RE: Feedback: Using non-ASCII characters in Web addresses

Hi Najib,

See notes below...

> -----Original Message-----
> From: public-i18n-geo-request@w3.org 
> [mailto:public-i18n-geo-request@w3.org] On Behalf Of Najib Tounsi
> Sent: 09 September 2004 14:52
> To: Deborah Cawkwell
> Cc: public-i18n-geo@w3.org
> Subject: Re: Feedback: Using non-ASCII characters in Web addresses
> 
> 
> Just about ASCII CHARACTERS.
> 
> It may be worth to specify what do the expressions "ASCII CHARACTERS" 
> and "NON-ASCII CHARACTERS" cover?

The use of ASCII is a little loose here, since as mentioned in the beginning of the article, there are slightly different specifications for appropriate character sets in URIs and Domain Name usage.

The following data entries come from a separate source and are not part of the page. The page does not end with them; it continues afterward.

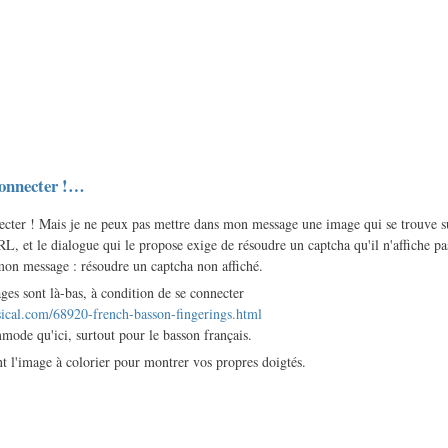
connecter !…
ecter ! Mais je ne peux pas mettre dans mon message une image qui se trouve s
L, et le dialogue qui le propose exige de résoudre un captcha qu'il n'affiche pas
mon message : résoudre un captcha non affiché.
ges sont là-bas, à condition de se connecter
sical.com/68920-french-basson-fingerings.html
mode qu'ici, surtout pour le basson français.
nt l'image à colorier pour montrer vos propres doigtés.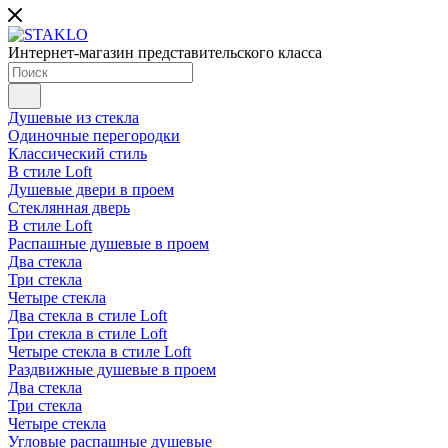
Интернет-магазин представительского класса
Душевые из стекла
Одиночные перегородки
Классический стиль
В стиле Loft
Душевые двери в проем
Стеклянная дверь
В стиле Loft
Распашные душевые в проем
Два стекла
Три стекла
Четыре стекла
Два стекла в стиле Loft
Три стекла в стиле Loft
Четыре стекла в стиле Loft
Раздвижные душевые в проем
Два стекла
Три стекла
Четыре стекла
Угловые распашные душевые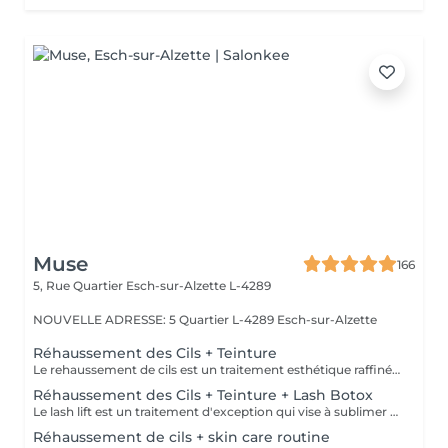
Muse
166
5, Rue Quartier
Esch-sur-Alzette L-4289
NOUVELLE ADRESSE: 5 Quartier L-4289 Esch-sur-Alzette
Réhaussement des Cils + Teinture
Le rehaussement de cils est un traitement esthétique raffiné qui confère à vos cils une courbure naturelle et gracieuse. En utilisant des produits spécialisés et des techniques de mise en forme expertes, nous ajoutons une dimension supplémentaire de courbure et de définition à vos cils. La durée du traitement varie généralement de 4 à 8 semaines, selon le cycle de croissance naturel de vos cils. De plus, notre service comprend une teinture noire des cils, offrant ainsi une intensité supplémentaire à votre regard. Veuillez ne pas appliquer de Mascara Waterproof le jour de votre rendez-vous.
Réhaussement des Cils + Teinture + Lash Botox
Le lash lift est un traitement d'exception qui vise à sublimer la beauté naturelle de vos cils en leur donnant une courbure élégante et durable. Associé au lash botox, ce soin apporte une véritable revitalisation à vos cils, les nourrissant en profondeur, les renforçant et leur offrant une apparence saine et éclatante. Grâce à cette combinaison unique, vous bénéficiez d'un regard intensifié. De plus, notre service inclus une teinture noire des cils, mettant en valeur leur intensité et accentuant encore davantage votre regard.
Réhaussement de cils + skin care routine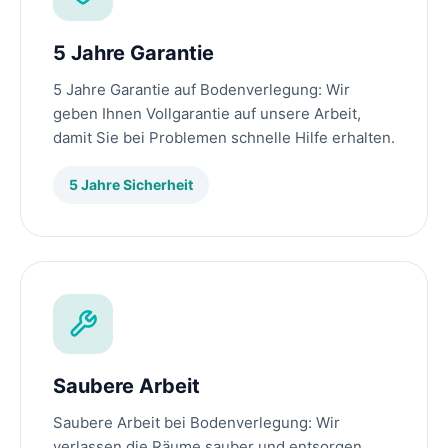
5 Jahre Garantie
5 Jahre Garantie auf Bodenverlegung: Wir
geben Ihnen Vollgarantie auf unsere Arbeit,
damit Sie bei Problemen schnelle Hilfe erhalten.
5 Jahre Sicherheit
Saubere Arbeit
Saubere Arbeit bei Bodenverlegung: Wir
verlassen die Räume sauber und entsorgen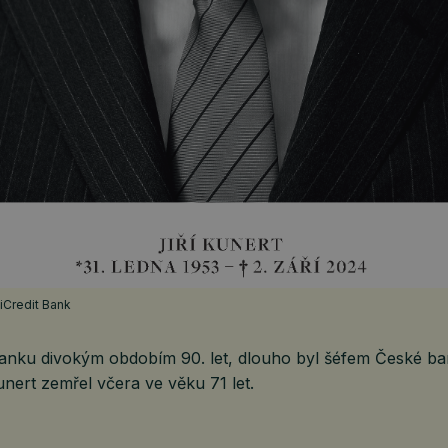
niCredit Bank
anku divokým obdobím 90. let, dlouho byl šéfem České b
Kunert zemřel včera ve věku 71 let.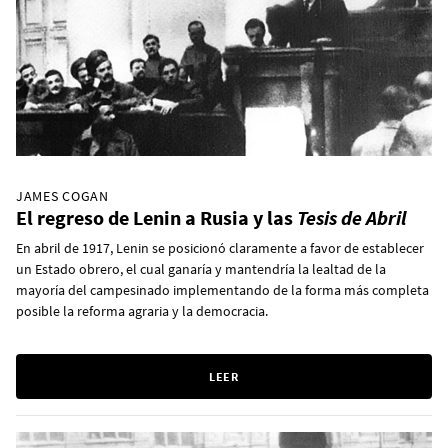
JAMES COGAN
El regreso de Lenin a Rusia y las
Tesis de Abril
En abril de 1917, Lenin se posicionó claramente a favor de establecer
un Estado obrero, el cual ganaría y mantendría la lealtad de la
mayoría del campesinado implementando de la forma más completa
posible la reforma agraria y la democracia.
LEER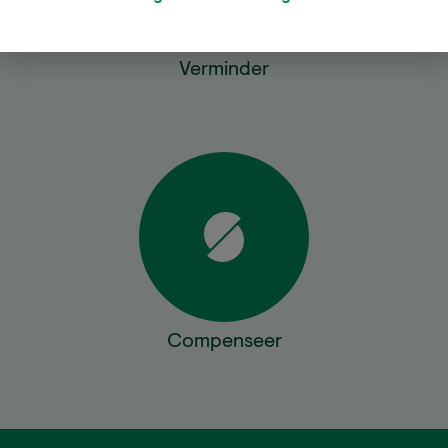
Verminder
Compenseer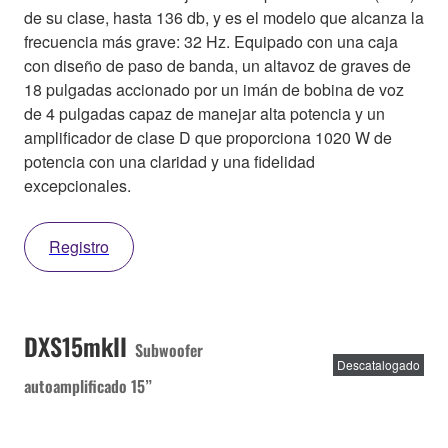
de su clase, hasta 136 db, y es el modelo que alcanza la
frecuencia más grave: 32 Hz. Equipado con una caja
con diseño de paso de banda, un altavoz de graves de
18 pulgadas accionado por un imán de bobina de voz
de 4 pulgadas capaz de manejar alta potencia y un
amplificador de clase D que proporciona 1020 W de
potencia con una claridad y una fidelidad
excepcionales.
Registro
DXS15mkII
Subwoofer
Descatalogado
autoamplificado 15”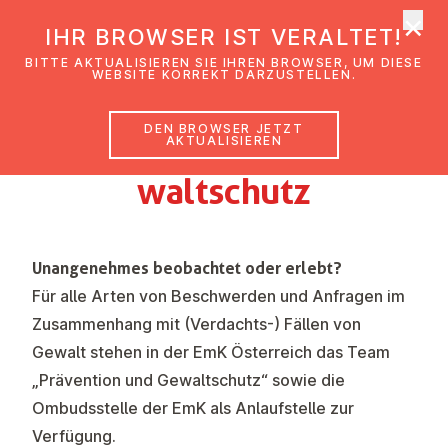
×
EmK Österreich
IHR BROWSER IST VERALTET!
Men
BITTE AKTUALISIEREN SIE IHREN BROWSER, UM DIESE
WEBSITE KORREKT DARZUSTELLEN.
DEN BROWSER JETZT
Präven­tion
und
Ge­
AKTUALISIEREN
walts­chutz
Unangenehmes beobachtet oder erlebt?
Für alle Arten von Beschwerden und Anfragen im
Zusammenhang mit (Verdachts-) Fällen von
Gewalt stehen in der EmK Österreich das
Team
„Prävention und Gewaltschutz“
sowie die
Ombudsstelle der EmK
als Anlaufstelle zur
Verfügung.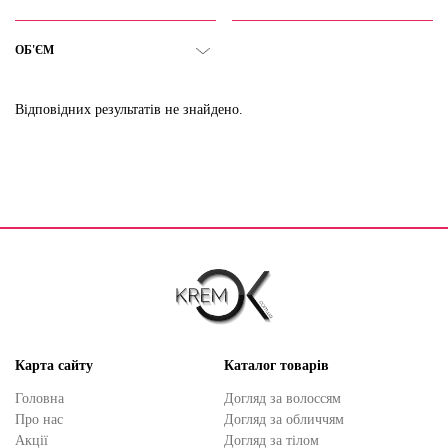
ОБ'ЄМ
Відповідних результатів не знайдено.
Карта сайту
Каталог товарів
Головна
Догляд за волоссям
Про нас
Догляд за обличчям
Акції
Догляд за тілом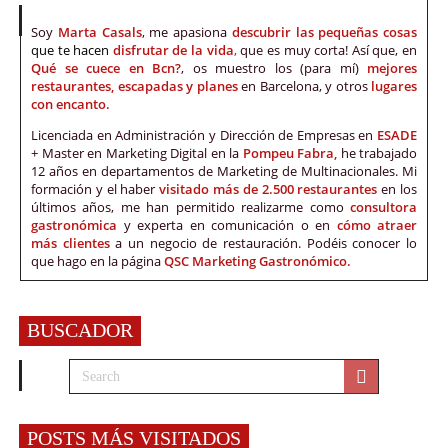
Soy
Marta Casals
, me apasiona
descubrir las pequeñas cosas
que te hacen
disfrutar de la vida
,
que es muy corta! Así que, en
Qué se cuece en Bcn?
, os muestro los (para mí)
mejores
restaurantes, escapadas y planes
en Barcelona, y otros
lugares
con encanto.
Licenciada en Administración y Dirección de Empresas en
ESADE
+ Master en Marketing Digital en la
Pompeu Fabra,
he trabajado
12 años en departamentos de Marketing de Multinacionales. Mi
formación y el haber
visitado más de 2.500 restaurantes
en los
últimos años, me han permitido realizarme como
consultora
gastronómica
y experta en comunicación o en
cómo atraer
más clientes
a un negocio de restauración. Podéis conocer lo
que hago en la página
QSC Marketing Gastronómico.
BUSCADOR
POSTS MÁS VISITADOS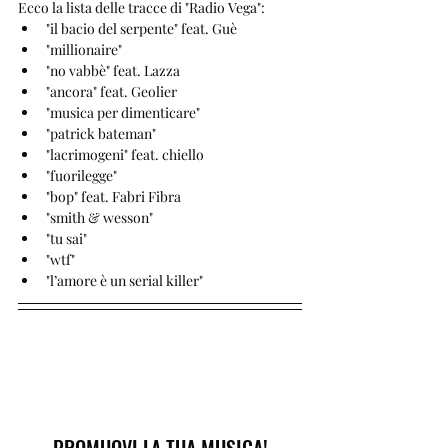
Ecco la lista delle tracce di "Radio Vega":
"il bacio del serpente" feat. Guè
"millionaire"
"no vabbè" feat. Lazza
"ancora" feat. Geolier
"musica per dimenticare"
"patrick bateman"
"lacrimogeni" feat. chiello
"fuorilegge"
"bop" feat. Fabri Fibra
"smith & wesson"
"tu sai"
"wtf"
"l’amore è un serial killer"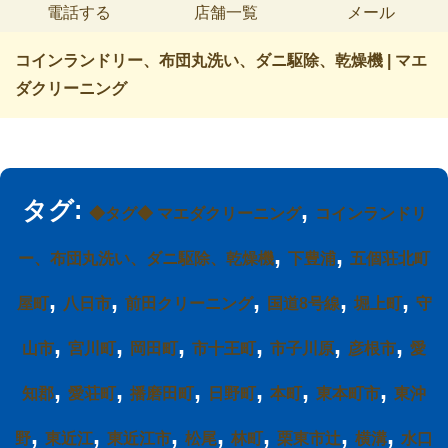
電話する
店舗一覧
メール
コインランドリー、布団丸洗い、ダニ駆除、乾燥機 | マエ
ダクリーニング
タグ:
,
◆タグ◆ マエダクリーニング
コインランドリ
,
,
ー、布団丸洗い、ダニ駆除、乾燥機
下豊浦
五個荘北町
,
,
,
,
,
屋町
八日市
前田クリーニング
国道8号線
堀上町
守
,
,
,
,
,
,
山市
宮川町
岡田町
市十王町
市子川原
彦根市
愛
,
,
,
,
,
,
知郡
愛荘町
播磨田町
日野町
本町
東本町市
東沖
,
,
,
,
,
,
,
野
東近江
東近江市
松尾
林町
栗東市辻
横溝
水口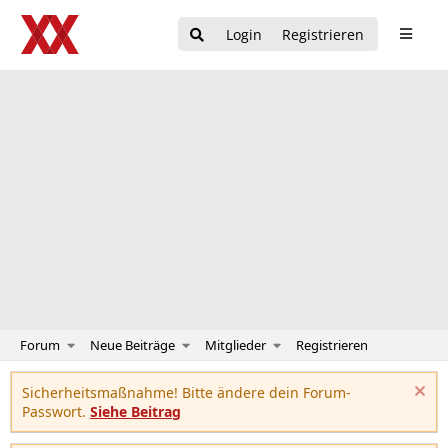
Login
Registrieren
Forum
Neue Beiträge
Mitglieder
Registrieren
Sicherheitsmaßnahme! Bitte ändere dein Forum-
Passwort.
Siehe Beitrag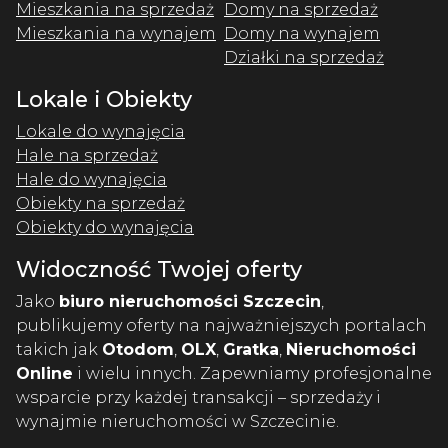
Mieszkania na sprzedaż
Domy na sprzedaż
Mieszkania na wynajem
Domy na wynajem
Działki na sprzedaż
Lokale i Obiekty
Lokale do wynajęcia
Hale na sprzedaż
Hale do wynajęcia
Obiekty na sprzedaż
Obiekty do wynajęcia
Widoczność Twojej oferty
Jako
biuro nieruchomości Szczecin
,
publikujemy oferty na najważniejszych portalach
takich jak
Otodom
,
OLX
,
Gratka
,
Nieruchomości
Online
i wielu innych. Zapewniamy profesjonalne
wsparcie przy każdej transakcji – sprzedaży i
wynajmie nieruchomości w Szczecinie.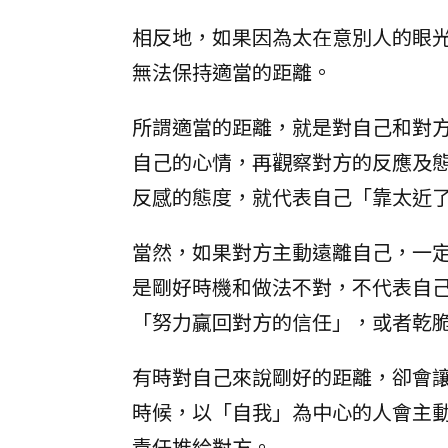
相反地，如果因為太在意別人的眼
無法保持適當的距離。
所謂適當的距離，就是對自己和對
自己的心情，再觀察對方的反應及
反感的態度，就代表自己「靠太近
當然，如果對方主動遠離自己，一
是剛好時機和做法不對，不代表自
「努力贏回對方的信任」，或者乾
有時對自己來說剛好的距離，卻會
時候，以「自我」為中心的人會主
責任推給對方。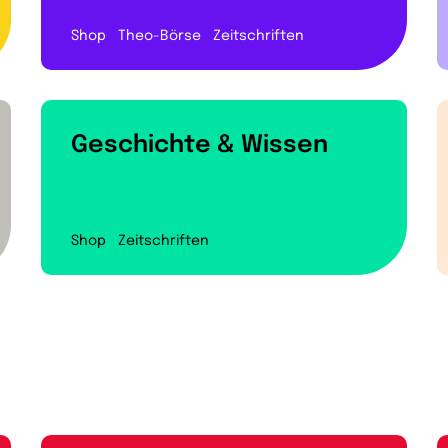
Shop
Theo-Börse
Zeitschriften
Geschichte & Wissen
Shop
Zeitschriften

> With the usage, ASCII may refer to the US-ASCII CHARACTER 
> [00..7F] (only
> 7bits) or the PC-ASCII-CHARACTER (accent extension (the whole 
> 8 bits)).

This is usually referred to as ANSI, rather than ASCII.  ASCII is a term used to refer to a 7-bit encoding.  ANSI is the 8-bit encoding that includes accented characters.  Another name for the 8-bit ISO encoding ISO-8859-1 is Latin1.
 
> I speak as a french language and thus an AZERTY keyboard user.
> Example:
> é (é) is coded
> -   'E9' in western-ISO-8859-1 (PC-ASCII extension)
> -   'C3 A9' in UTF-8
> Which one is NON-ASCII  'E9', 'C3 A9' or both ?

Both.

hth
RI

Received on Tuesday, 21 September 2004 17:50:40 UTC